This week, the Los Angeles Unified School District board will consider the Black Student Excellence through Educator Diversity, Preparation, and Retention Resolution. This resolution aims to hire, train, and retain more Black educators in LAUSD schools. On behalf of the Los Angeles Urban League and the Diversity in Leadership Institute (DLI), we urge the LAUSD board to unanimously adopt and immediately implement this resolution.

LAUSD has taken several recent steps to address the unmet needs of Black students in Los Angeles. This resolution is a critical next step, as it lays out a comprehensive plan for building and strengthening a pipeline of Black educators. 

The evidence is clear: representation matters. When exposed to Black teachers and administrators, Black students are less likely to be punished with suspension or expulsion, experiences that can impact their lives far beyond their educational experience. An increase in Black educators will benefit more than just Black students. A racially diverse and culturally responsive teaching community leads to better outcomes for all students. Having more Black educators and administrators will not eliminate the systemic racism in our society, but it is a critically important step.

Unfortunately, there’s a dire shortage of Black teachers across the state of California. A study by EdTrust found that the state’s teaching force is still overwhelmingly white, and more than half of all California schools have no Black teachers at all.

If LAUSD is genuinely committed to the success and achievement of Black students (and, indeed, all students), increasing the number of Black educators in our schools is non-negotiable.

We already have a solid foundation on which we can build. There are highly skilled Black educators in LAUSD who could be tapped for leadership roles, increasing senior-level diversity while creating opportunities for fellow educators of color. LAUSD has also prioritized retaining qualified teachers, with a 94% teacher retention rate over the past three years. LAUSD has already passed policies to address Black student achievement through the Black Student Achievement Plan, the Humanizing Education for Equitable Transformation (HEET) Plan, and the Validated Plan.
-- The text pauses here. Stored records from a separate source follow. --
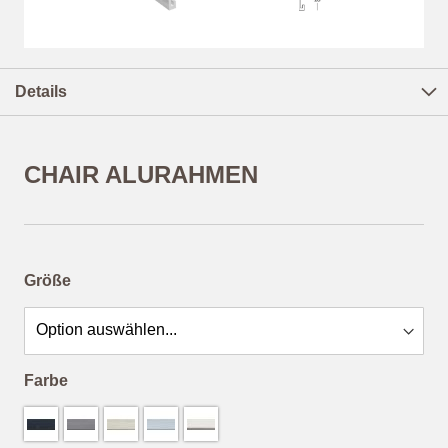
Zum
Anfang
Details
der
Bildergalerie
springen
CHAIR ALURAHMEN
ab
21,84 €
*
Größe
Farbe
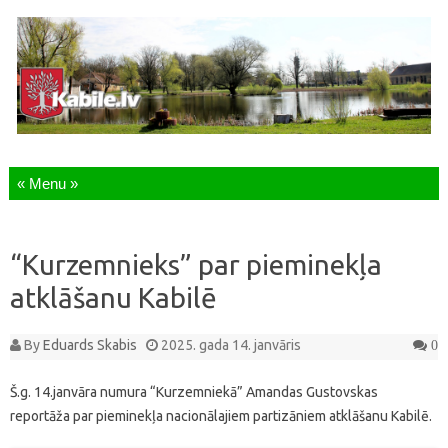
Skip to content
“Kurzemnieks” par pieminekļa
atklāšanu Kabilē
By
Eduards Skabis
2025. gada 14. janvāris
0
Š.g. 14.janvāra numura “Kurzemniekā” Amandas Gustovskas
reportāža par pieminekļa nacionālajiem partizāniem atklāšanu Kabilē.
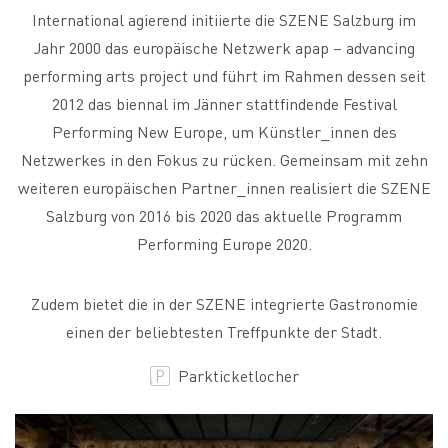
International agierend initiierte die SZENE Salzburg im
Jahr 2000 das europäische Netzwerk apap – advancing
performing arts project und führt im Rahmen dessen seit
2012 das biennal im Jänner stattfindende Festival
Performing New Europe, um Künstler_innen des
Netzwerkes in den Fokus zu rücken. Gemeinsam mit zehn
weiteren europäischen Partner_innen realisiert die SZENE
Salzburg von 2016 bis 2020 das aktuelle Programm
Performing Europe 2020.
Zudem bietet die in der SZENE integrierte Gastronomie
einen der beliebtesten Treffpunkte der Stadt.
Parkticketlocher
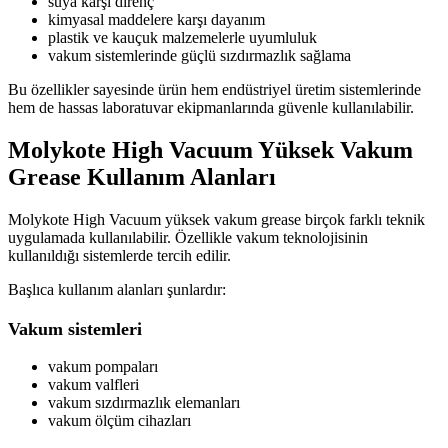
suya karşı direnç
kimyasal maddelere karşı dayanım
plastik ve kauçuk malzemelerle uyumluluk
vakum sistemlerinde güçlü sızdırmazlık sağlama
Bu özellikler sayesinde ürün hem endüstriyel üretim sistemlerinde
hem de hassas laboratuvar ekipmanlarında güvenle kullanılabilir.
Molykote High Vacuum Yüksek Vakum
Grease Kullanım Alanları
Molykote High Vacuum yüksek vakum grease birçok farklı teknik
uygulamada kullanılabilir. Özellikle vakum teknolojisinin
kullanıldığı sistemlerde tercih edilir.
Başlıca kullanım alanları şunlardır:
Vakum sistemleri
vakum pompaları
vakum valfleri
vakum sızdırmazlık elemanları
vakum ölçüm cihazları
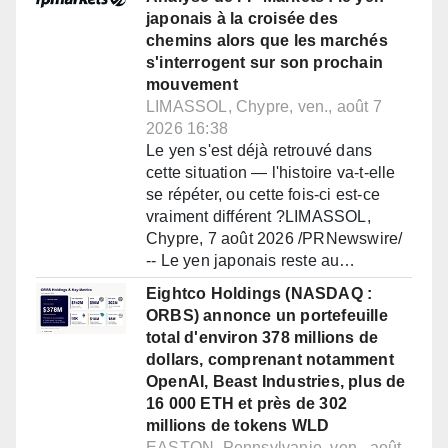
japonais à la croisée des
chemins alors que les marchés
s'interrogent sur son prochain
mouvement
LIMASSOL, Chypre, ven., août 7
2026 16:38
Le yen s'est déjà retrouvé dans
cette situation — l'histoire va-t-elle
se répéter, ou cette fois-ci est-ce
vraiment différent ?LIMASSOL,
Chypre, 7 août 2026 /PRNewswire/
-- Le yen japonais reste au…
Eightco Holdings (NASDAQ :
ORBS) annonce un portefeuille
total d'environ 378 millions de
dollars, comprenant notamment
OpenAI, Beast Industries, plus de
16 000 ETH et près de 302
millions de tokens WLD
EASTON, Pennsylvanie, ven., août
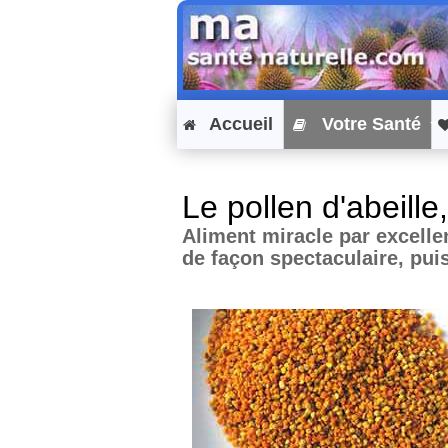
Accueil
Votre Santé
Le pollen d'abeille
Aliment miracle par excelle
de façon spectaculaire, puis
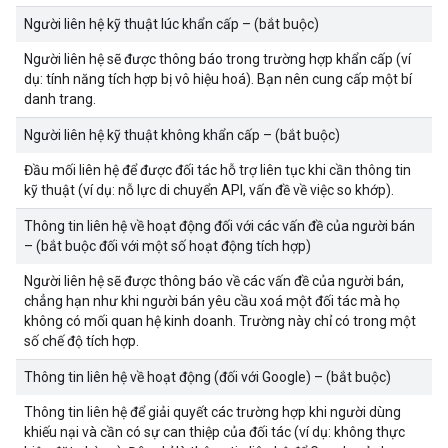
Người liên hệ kỹ thuật lúc khẩn cấp – (bắt buộc)
Người liên hệ sẽ được thông báo trong trường hợp khẩn cấp (ví
dụ: tính năng tích hợp bị vô hiệu hoá). Bạn nên cung cấp một bí
danh trang.
Người liên hệ kỹ thuật không khẩn cấp – (bắt buộc)
Đầu mối liên hệ để được đối tác hỗ trợ liên tục khi cần thông tin
kỹ thuật (ví dụ: nỗ lực di chuyển API, vấn đề về việc so khớp).
Thông tin liên hệ về hoạt động đối với các vấn đề của người bán
– (bắt buộc đối với một số hoạt động tích hợp)
Người liên hệ sẽ được thông báo về các vấn đề của người bán,
chẳng hạn như khi người bán yêu cầu xoá một đối tác mà họ
không có mối quan hệ kinh doanh. Trường này chỉ có trong một
số chế độ tích hợp.
Thông tin liên hệ về hoạt động (đối với Google) – (bắt buộc)
Thông tin liên hệ để giải quyết các trường hợp khi người dùng
khiếu nại và cần có sự can thiệp của đối tác (ví dụ: không thực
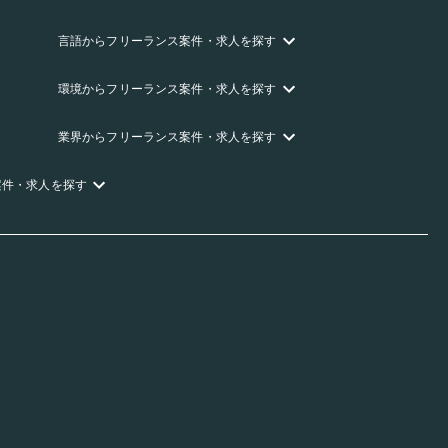
言語
からフリーランス
案件・求人を探す
環境
からフリーランス
案件・求人を探す
業界
からフリーランス
案件・求人を探す
案件・求人を探す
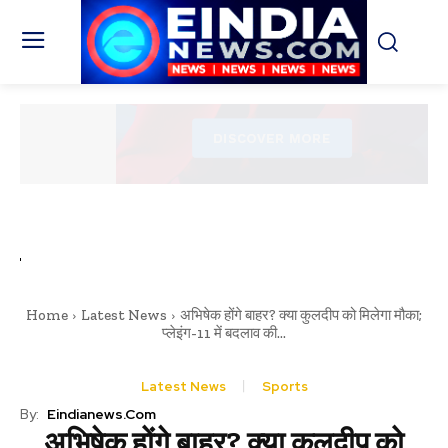
Home
Latest News
अभिषेक होंगे बाहर? क्या कुलदीप को मिलेगा मौका;
प्लेइंग-11 में बदलाव की...
Latest News
Sports
By:
Eindianews.com
अभिषेक होंगे बाहर? क्या कुलदीप को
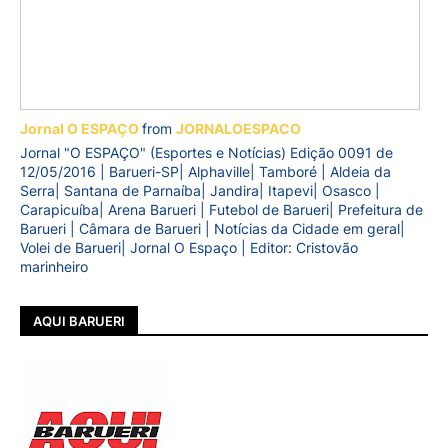
Jornal O ESPAÇO
from
JORNALOESPACO
Jornal "O ESPAÇO" (Esportes e Notícias) Edição 0091 de
12/05/2016 | Barueri-SP| Alphaville| Tamboré | Aldeia da
Serra| Santana de Parnaíba| Jandira| Itapevi| Osasco |
Carapicuíba| Arena Barueri | Futebol de Barueri| Prefeitura de
Barueri | Câmara de Barueri | Notícias da Cidade em geral|
Volei de Barueri| Jornal O Espaço | Editor: Cristovão
marinheiro
AQUI BARUERI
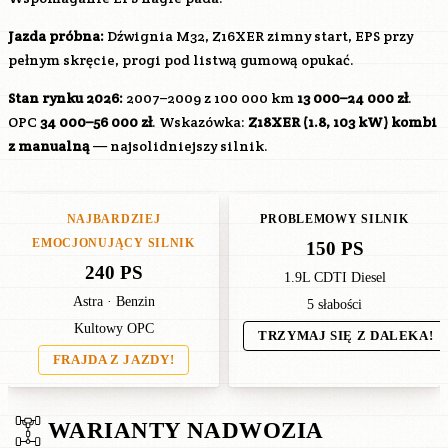
Jazda próbna:
Dźwignia M32,
Z16XER
zimny start, EPS przy
pełnym skręcie, progi pod listwą gumową opukać.
Stan rynku 2026:
2007–2009 z 100 000 km
13 000–24 000 zł
.
OPC
34 000–56 000 zł
. Wskazówka:
Z18XER
(1.8, 103 kW) kombi
z manualną
— najsolidniejszy silnik.
NAJBARDZIEJ
PROBLEMOWY SILNIK
EMOCJONUJĄCY SILNIK
150 PS
240 PS
1.9L CDTI Diesel
Astra · Benzin
5 słabości
Kultowy OPC
TRZYMAJ SIĘ Z DALEKA!
FRAJDA Z JAZDY!
WARIANTY NADWOZIA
The resolution currently before LAUSD builds on this existing work while addressing a critical missing component by focusing explicitly on Black educators. We need a strong pipeline of Black teachers into classrooms and ensure that veteran Black educators in LAUSD have access to opportunities, support, development, and connections for more senior roles. A unanimous vote in favor of this resolution would show LAUSD’s genuine commitment to Black student success and clear the way for these measures to be put into action as soon as possible.